## Data excerpts
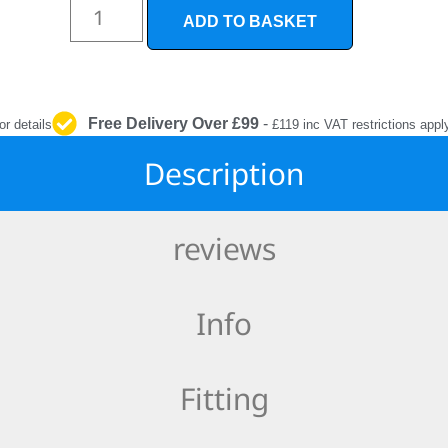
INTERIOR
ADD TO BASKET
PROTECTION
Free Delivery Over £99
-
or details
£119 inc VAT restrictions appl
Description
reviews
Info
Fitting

* * *

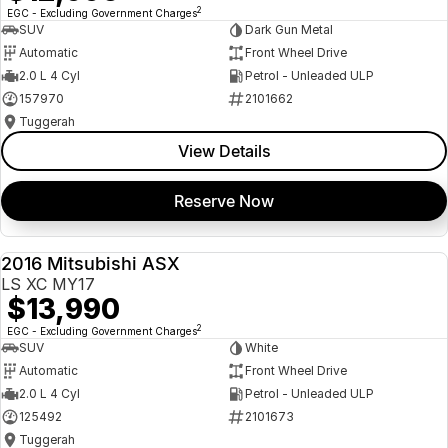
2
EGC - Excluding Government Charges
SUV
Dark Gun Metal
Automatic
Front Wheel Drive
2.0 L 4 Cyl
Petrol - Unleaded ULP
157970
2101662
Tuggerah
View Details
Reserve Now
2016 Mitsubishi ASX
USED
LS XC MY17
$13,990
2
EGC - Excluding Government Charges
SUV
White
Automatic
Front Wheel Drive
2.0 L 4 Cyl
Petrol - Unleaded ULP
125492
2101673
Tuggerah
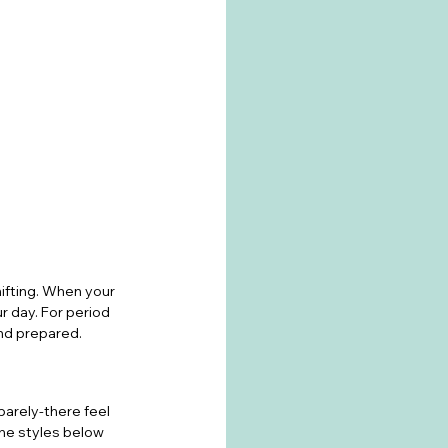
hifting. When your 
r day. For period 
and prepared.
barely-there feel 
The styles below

## Exercise
Copy out the listing above from the line containing "2016 Mitsubishi ASX" to the line containing "The styles below", both included, exactly as written and minus the images.

## Answer to this exercise
2016 Mitsubishi ASX
USED
LS XC MY17
$13,990
2
EGC - Excluding Government Charges
SUV
White
Automatic
Front Wheel Drive
2.0 L 4 Cyl
Petrol - Unleaded ULP
125492
2101673
Tuggerah
hifting. When your 
r day. For period 
and prepared.
barely-there feel 
The styles below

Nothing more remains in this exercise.